_INFORMATION_.
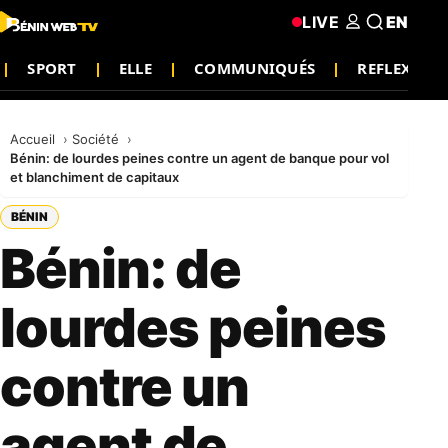
LIVE
EN
SPORT
ELLE
COMMUNIQUÉS
REFLEXION
Accueil
Société
Bénin: de lourdes peines contre un agent de banque pour vol
et blanchiment de capitaux
BÉNIN
Bénin: de
lourdes peines
contre un
agent de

_WHAT IS REQUIRED_.
Copy each entry exactly, with no pictures.

_REPLY_.
LIVE
EN
SPORT
ELLE
COMMUNIQUÉS
REFLEXION
Accueil
Société
Bénin: de lourdes peines contre un agent de banque pour vol
et blanchiment de capitaux
BÉNIN
Bénin: de
lourdes peines
contre un
agent de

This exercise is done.